Researchers have identified a compound that strongly inhibits botulinum neurotoxin, the most toxic compound known. That inhibiting compound, nitrophenyl psoralen (NPP), could be used as a treatment to reduce paralysis induced by botulism. Botulinum neurotoxin is considered a potential bioweapon because there is no FDA-approved antidote. The research is published in Applied and Environmental Microbiology, a journal of the American Society for Microbiology.

Image/Clker-Free-Vector-Images via pixabay
Image/Clker-Free-Vector-Images via pixabay

In the study, the investigators’ first step was to identify the enzyme within botulinum neurotoxin that damages neurons, causing paralysis. They then screened a library containing more than 300 natural compounds from extracts of Indian medicinal plants, searching for enzymes that could neutralize the neuron-damaging activity.

“Using high throughput screening, we identified one of the compounds, nitrophenyl psoralen, as having particularly strong activity against the neuron-damaging enzyme,” said corresponding author Bal Ram Singh, PhD, Professor and Director, Botulinum Research Center, Institute of Advanced Sciences, Dartmouth, MA.

The investigators then tested NPP’s activity in vitro and in cell culture against botulinum neurotoxin type A, which is the most potent serotype among the seven serotypes of botulinum toxin. NPP type A had powerful anti-botulinum toxin activity, with low toxicity to human cells.

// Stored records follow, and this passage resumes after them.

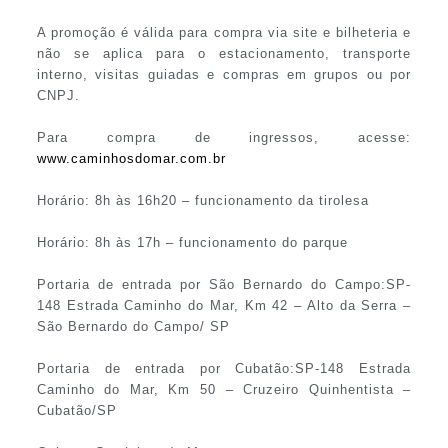
A promoção é válida para compra via site e bilheteria e
não se aplica para o estacionamento, transporte
interno, visitas guiadas e compras em grupos ou por
CNPJ.
Para compra de ingressos, acesse:
www.caminhosdomar.com.br
Horário: 8h às 16h20 – funcionamento da tirolesa
Horário: 8h às 17h – funcionamento do parque
Portaria de entrada por São Bernardo do Campo:SP-
148 Estrada Caminho do Mar, Km 42 – Alto da Serra –
São Bernardo do Campo/ SP
Portaria de entrada por Cubatão:SP-148 Estrada
Caminho do Mar, Km 50 – Cruzeiro Quinhentista –
Cubatão/SP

“NPP also showed activity to reverse the mouse muscle paralysis induced by botulinum neurotoxin type A,” said Dr. Singh.

Although fewer than 200 botulism cases occur worldwide, annually, “these cost more to treat than the millions of salmonella outbreaks that occur, making botulism the most expensive form of food poisoning,” said Dr. Singh. Botulinum toxin is produced by Clostridium botulinum, a soil bacterium that is ubiquitous, and hard to kill. The spores can survive being boiled.

Botulism can be acquired through routes other than food poisoning, such as through wound contamination, and via colonization of the digestive tracts of children and infants.

Psoralen derived drugs are already approved by the FDA in the United States. That would likely hasten the drug approval process for NPP, said Dr. Singh.